Exercise details
The data below should be copied over with complete accuracy.

Task inputs
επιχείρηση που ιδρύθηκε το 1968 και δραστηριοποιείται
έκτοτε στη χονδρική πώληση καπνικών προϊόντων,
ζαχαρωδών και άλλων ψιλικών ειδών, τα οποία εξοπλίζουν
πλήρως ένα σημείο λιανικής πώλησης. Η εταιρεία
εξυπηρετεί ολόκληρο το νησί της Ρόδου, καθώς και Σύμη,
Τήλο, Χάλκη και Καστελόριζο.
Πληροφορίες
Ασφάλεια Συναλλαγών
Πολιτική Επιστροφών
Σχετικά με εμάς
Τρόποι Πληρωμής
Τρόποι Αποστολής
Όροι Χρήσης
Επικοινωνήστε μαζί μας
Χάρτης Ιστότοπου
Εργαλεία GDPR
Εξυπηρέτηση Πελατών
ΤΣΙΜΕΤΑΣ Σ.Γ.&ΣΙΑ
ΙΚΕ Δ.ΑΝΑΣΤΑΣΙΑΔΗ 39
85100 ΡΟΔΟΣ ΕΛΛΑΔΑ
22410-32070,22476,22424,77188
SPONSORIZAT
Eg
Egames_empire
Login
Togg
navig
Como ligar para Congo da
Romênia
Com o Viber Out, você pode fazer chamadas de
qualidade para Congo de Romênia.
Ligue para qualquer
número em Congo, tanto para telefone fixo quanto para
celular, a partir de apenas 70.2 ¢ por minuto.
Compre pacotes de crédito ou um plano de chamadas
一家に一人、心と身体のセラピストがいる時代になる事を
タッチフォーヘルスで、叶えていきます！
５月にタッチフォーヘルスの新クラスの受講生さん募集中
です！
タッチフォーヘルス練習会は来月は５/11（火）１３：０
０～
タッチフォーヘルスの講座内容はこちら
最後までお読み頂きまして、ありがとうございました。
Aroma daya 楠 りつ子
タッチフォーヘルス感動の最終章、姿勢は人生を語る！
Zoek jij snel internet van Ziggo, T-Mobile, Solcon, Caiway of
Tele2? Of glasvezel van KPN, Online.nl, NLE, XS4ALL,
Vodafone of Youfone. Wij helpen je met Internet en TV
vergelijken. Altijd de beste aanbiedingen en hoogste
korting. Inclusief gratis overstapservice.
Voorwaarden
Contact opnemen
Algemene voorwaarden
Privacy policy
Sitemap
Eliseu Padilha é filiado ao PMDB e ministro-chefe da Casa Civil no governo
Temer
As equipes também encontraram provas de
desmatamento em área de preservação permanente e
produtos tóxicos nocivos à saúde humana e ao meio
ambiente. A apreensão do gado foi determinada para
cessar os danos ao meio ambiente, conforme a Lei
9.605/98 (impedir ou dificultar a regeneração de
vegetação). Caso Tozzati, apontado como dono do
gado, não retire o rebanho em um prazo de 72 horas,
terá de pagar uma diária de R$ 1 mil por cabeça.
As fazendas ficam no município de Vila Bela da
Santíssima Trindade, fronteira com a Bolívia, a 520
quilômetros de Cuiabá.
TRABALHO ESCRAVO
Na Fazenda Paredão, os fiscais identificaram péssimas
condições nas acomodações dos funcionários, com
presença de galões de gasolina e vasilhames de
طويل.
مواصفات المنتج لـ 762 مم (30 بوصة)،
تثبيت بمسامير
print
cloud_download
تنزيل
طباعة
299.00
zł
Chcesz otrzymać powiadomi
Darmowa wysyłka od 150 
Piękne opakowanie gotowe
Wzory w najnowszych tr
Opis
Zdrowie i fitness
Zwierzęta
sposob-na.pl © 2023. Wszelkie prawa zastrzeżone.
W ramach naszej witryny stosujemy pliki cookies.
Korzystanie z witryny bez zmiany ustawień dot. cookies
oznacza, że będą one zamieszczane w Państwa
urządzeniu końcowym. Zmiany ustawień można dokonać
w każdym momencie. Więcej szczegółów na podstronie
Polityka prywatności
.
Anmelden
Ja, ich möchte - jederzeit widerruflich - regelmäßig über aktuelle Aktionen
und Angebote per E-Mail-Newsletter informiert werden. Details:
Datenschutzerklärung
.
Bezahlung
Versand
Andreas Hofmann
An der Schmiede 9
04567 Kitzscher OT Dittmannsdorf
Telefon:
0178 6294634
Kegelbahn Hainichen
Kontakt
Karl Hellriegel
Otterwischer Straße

Response to this task
επιχείρηση που ιδρύθηκε το 1968 και δραστηριοποιείται
έκτοτε στη χονδρική πώληση καπνικών προϊόντων,
ζαχαρωδών και άλλων ψιλικών ειδών, τα οποία εξοπλίζουν
πλήρως ένα σημείο λιανικής πώλησης. Η εταιρεία
εξυπηρετεί ολόκληρο το νησί της Ρόδου, καθώς και Σύμη,
Τήλο, Χάλκη και Καστελόριζο.
Πληροφορίες
Ασφάλεια Συναλλαγών
Πολιτική Επιστροφών
Σχετικά με εμάς
Τρόποι Πληρωμής
Τρόποι Αποστολής
Όροι Χρήσης
Επικοινωνήστε μαζί μας
Χάρτης Ιστότοπου
Εργαλεία GDPR
Εξυπηρέτηση Πελατών
ΤΣΙΜΕΤΑΣ Σ.Γ.&ΣΙΑ
ΙΚΕ Δ.ΑΝΑΣΤΑΣΙΑΔΗ 39
85100 ΡΟΔΟΣ ΕΛΛΑΔΑ
22410-32070,22476,22424,77188
SPONSORIZAT
Eg
Egames_empire
Login
Togg
navig
Como ligar para Congo da
Romênia
Com o Viber Out, você pode fazer chamadas de
qualidade para Congo de Romênia.
Ligue para qualquer
número em Congo, tanto para telefone fixo quanto para
celular, a partir de apenas 70.2 ¢ por minuto.
Compre pacotes de crédito ou um plano de chamadas
一家に一人、心と身体のセラピストがいる時代になる事を
タッチフォーヘルスで、叶えていきます！
５月にタッチフォーヘルスの新クラスの受講生さん募集中
です！
タッチフォーヘルス練習会は来月は５/11（火）１３：０
０～
タッチフォーヘルスの講座内容はこちら
最後までお読み頂きまして、ありがとうございました。
Aroma daya 楠 りつ子
タッチフォーヘルス感動の最終章、姿勢は人生を語る！
Zoek jij snel internet van Ziggo, T-Mobile, Solcon, Caiway of
Tele2? Of glasvezel van KPN, Online.nl, NLE, XS4ALL,
Vodafone of Youfone. Wij helpen je met Internet en TV
vergelijken. Altijd de beste aanbiedingen en hoogste
korting. Inclusief gratis overstapservice.
Voorwaarden
Contact opnemen
Algemene voorwaarden
Privacy policy
Sitemap
Eliseu Padilha é filiado ao PMDB e ministro-chefe da Casa Civil no governo
Temer
As equipes também encontraram provas de
desmatamento em área de preservação permanente e
produtos tóxicos nocivos à saúde humana e ao meio
ambiente. A apreensão do gado foi determinada para
cessar os danos ao meio ambiente, conforme a Lei
9.605/98 (impedir ou dificultar a regeneração de
vegetação). Caso Tozzati, apontado como dono do
gado, não retire o rebanho em um prazo de 72 horas,
terá de pagar uma diária de R$ 1 mil por cabeça.
As fazendas ficam no município de Vila Bela da
Santíssima Trindade, fronteira com a Bolívia, a 520
quilômetros de Cuiabá.
TRABALHO ESCRAVO
Na Fazenda Paredão, os fiscais identificaram péssimas
condições nas acomodações dos funcionários, com
presença de galões de gasolina e vasilhames de
طويل.
مواصفات المنتج لـ 762 مم (30 بوصة)،
تثبيت بمسامير
print
cloud_download
تنزيل
طباعة
299.00
zł
Chcesz otrzymać powiadomi
Darmowa wysyłka od 150 
Piękne opakowanie gotowe
Wzory w najnowszych tr
Opis
Zdrowie i fitness
Zwierzęta
sposob-na.pl © 2023. Wszelkie prawa zastrzeżone.
W ramach naszej witryny stosujemy pliki cookies.
Korzystanie z witryny bez zmiany ustawień dot. cookies
oznacza, że będą one zamieszczane w Państwa
urządzeniu końcowym. Zmiany ustawień można dokonać
w każdym momencie. Więcej szczegółów na podstronie
Polityka prywatności
.
Anmelden
Ja, ich möchte - jederzeit widerruflich - regelmäßig über aktuelle Aktionen
und Angebote per E-Mail-Newsletter informiert werden. Details:
Datenschutzerklärung
.
Bezahlung
Versand
Andreas Hofmann
An der Schmiede 9
04567 Kitzscher OT Dittmannsdorf
Telefon:
0178 6294634
Kegelbahn Hainichen
Kontakt
Karl Hellriegel
Otterwischer Straße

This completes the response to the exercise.